What is needed
In the records below, locate the line containing "Casas (422, 101)"; output that line and every following line through the last, exactly.
### Data provided ###
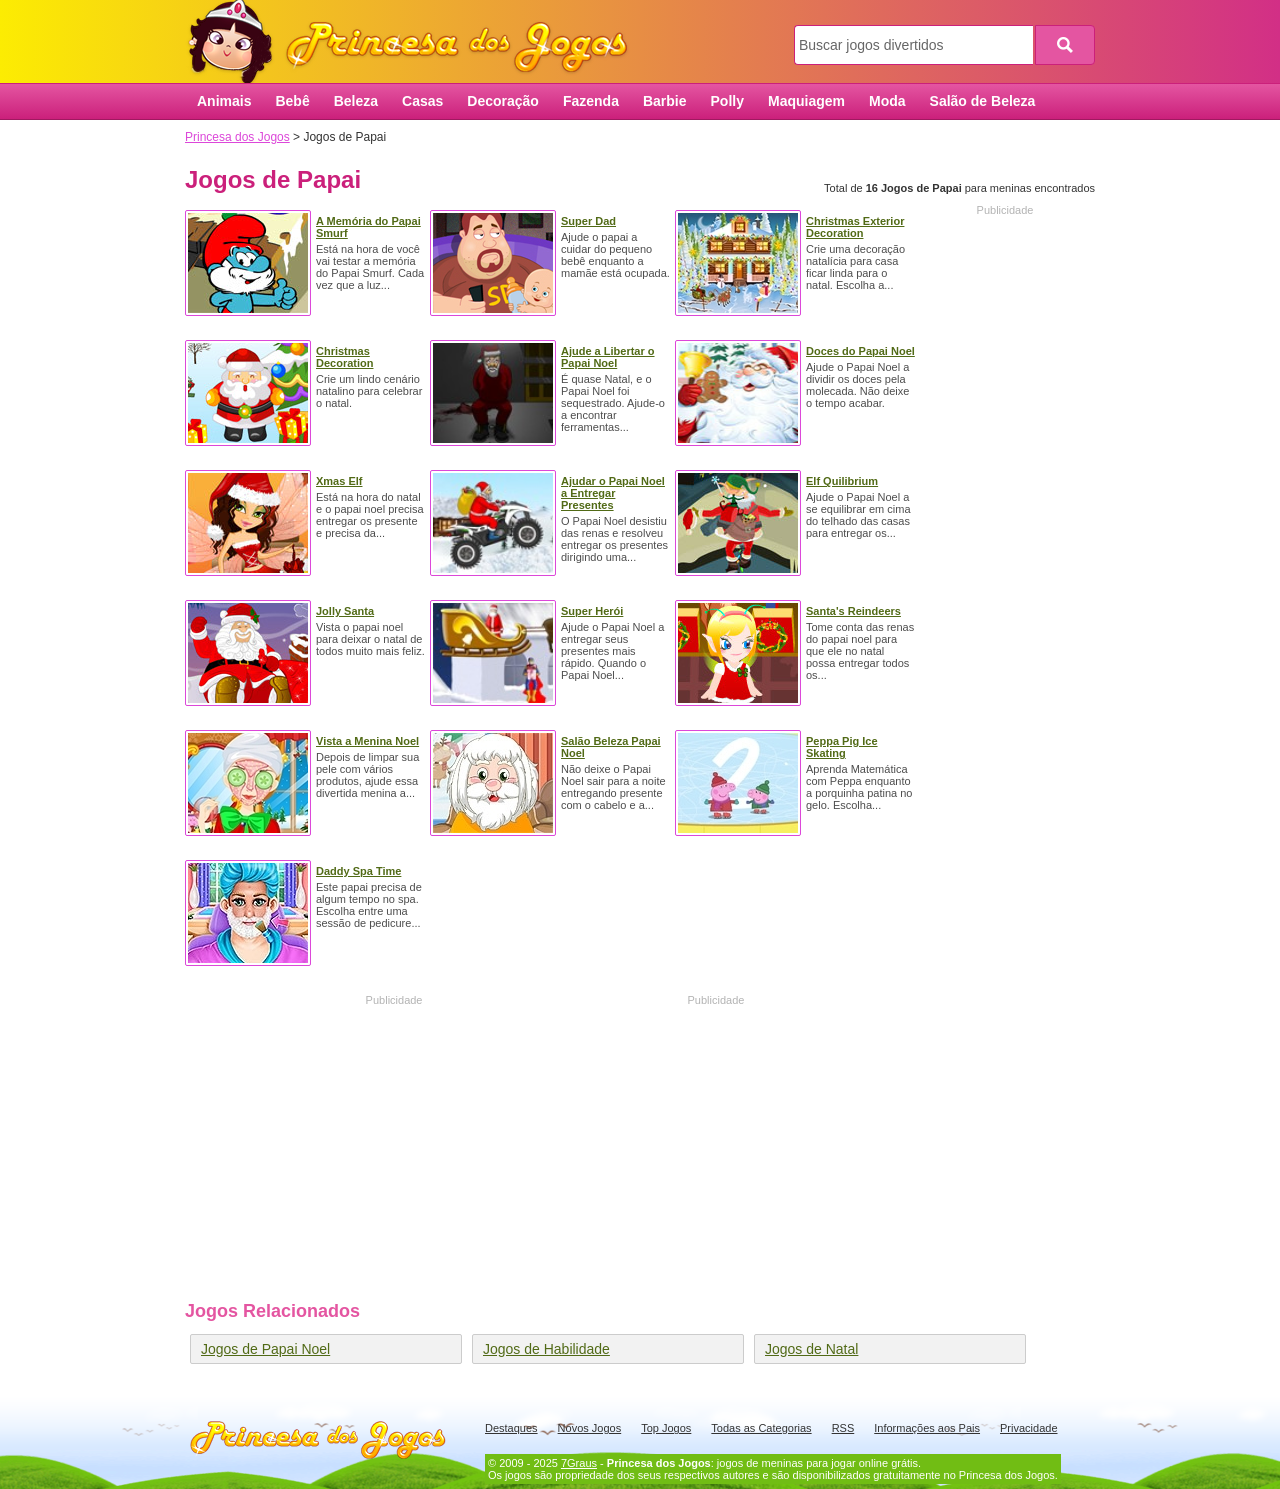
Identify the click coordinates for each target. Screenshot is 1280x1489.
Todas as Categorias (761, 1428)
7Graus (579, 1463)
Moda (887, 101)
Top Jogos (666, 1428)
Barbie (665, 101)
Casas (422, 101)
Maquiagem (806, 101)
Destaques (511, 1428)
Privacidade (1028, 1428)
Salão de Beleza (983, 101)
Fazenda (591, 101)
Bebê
###
Reply
Casas (422, 101)
Maquiagem (806, 101)
Destaques (511, 1428)
Privacidade (1028, 1428)
Salão de Beleza (983, 101)
Fazenda (591, 101)
Bebê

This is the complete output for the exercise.